Industry
Online Lending
Use Cases
Credit scoring
Automation and efficiency
About
Solventa is the leading Fintech provider of immediate loans in Colombia, Peru and Mexico. It qualifies individuals and SMEs in minutes, facilitating greater financial inclusion across those countries
Before SEON
With SEON
Challenge
For Solventa and other companies in the consumer lending sector, the impact of fraud is widespread. Fraudsters are constantly attempting to steal IDs and impersonate customers to secure a loan they won’t repay.
Therefore, Solventa needed to identify potential fraudsters, without adding unnecessary onboarding friction which could slow down its rapid loan disbursements – a key factor in its service.
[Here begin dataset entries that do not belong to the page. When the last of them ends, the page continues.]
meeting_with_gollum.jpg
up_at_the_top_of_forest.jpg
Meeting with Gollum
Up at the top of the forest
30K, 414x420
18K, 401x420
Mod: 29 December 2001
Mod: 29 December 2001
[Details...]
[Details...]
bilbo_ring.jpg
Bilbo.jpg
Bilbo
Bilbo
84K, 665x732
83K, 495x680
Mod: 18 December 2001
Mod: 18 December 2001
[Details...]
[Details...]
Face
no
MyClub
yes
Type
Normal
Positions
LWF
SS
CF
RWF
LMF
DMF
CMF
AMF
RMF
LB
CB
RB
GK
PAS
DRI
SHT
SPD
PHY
Solventa also knew there was a large market for under/unbanked individuals which alternative data would be able to provide a background for, along with data for determining risk/ratio of likelihood to default on payments.
Solution
By implementing SEON’s rapid real-time API module Solventa could check its customer’s social and digital footprint with only their phone, email, or IP address. With it, Solventa gained insight into its customer’s financial stability and therefore risk of default or fraud.
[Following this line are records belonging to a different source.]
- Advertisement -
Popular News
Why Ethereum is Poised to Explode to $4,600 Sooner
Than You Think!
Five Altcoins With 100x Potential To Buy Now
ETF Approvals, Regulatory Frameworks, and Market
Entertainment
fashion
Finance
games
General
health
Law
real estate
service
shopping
Solventa also applied SEON’s in-depth custom risk scoring system to its customers. Immediately opting to accept them for a loan, or to be reviewed if the likelihood of fraud or default was high.
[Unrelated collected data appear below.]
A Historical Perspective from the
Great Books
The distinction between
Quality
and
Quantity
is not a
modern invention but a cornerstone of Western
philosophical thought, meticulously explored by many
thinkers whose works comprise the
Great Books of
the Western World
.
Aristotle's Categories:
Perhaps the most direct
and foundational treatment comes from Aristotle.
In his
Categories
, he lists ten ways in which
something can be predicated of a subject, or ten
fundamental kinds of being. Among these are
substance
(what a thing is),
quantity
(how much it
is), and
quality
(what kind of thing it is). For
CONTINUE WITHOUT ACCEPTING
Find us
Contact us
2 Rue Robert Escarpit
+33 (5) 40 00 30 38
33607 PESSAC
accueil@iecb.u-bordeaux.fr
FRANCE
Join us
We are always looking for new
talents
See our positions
We are currently implementing SEON into our Credit scoring flow as an added ID and security step. Other key variables, especially those associated with email registration and phone history dates, serve as credit predictors as well.
Lucrecia Vera
Partner at Solventa
By using alternative credit data from SEON’s email and phone lookup, Solventa can see whether a loan applicant has any of the 90+ social and digital accounts, such as LinkedIn, Facebook or AirBnB. This gives a strong indication of whether they are either a fraudster who is using fake details, or a legitimate person who has a lack financial means to repay the loan.
For example, while a fraudster is likely to have little to no digital footprint, accounts such as LinkedIn can be checked to assess a real applicant’s employment status and ability to repay a loan. Meaning Solventa can use this data to evaluate the size of the loan they are willing to offer,
Solventa further benefited from SEON’s capabilities and used SEON’s Machine Learning (ML) with the detailed labeling API to feedback data to the system. SEON’s whitebox ML then suggested new fraud prevention rules, based on locations, device fingerprinting and social signals.
Results
SEON’s support resulted in a 25% drop in fraudulent transactions, which in turn lowered the cost of non-payment.
Furthermore, Solventa improved its risk-scoring models. When layered with SEON’s machine learning data, accuracy then improved by a further 15%.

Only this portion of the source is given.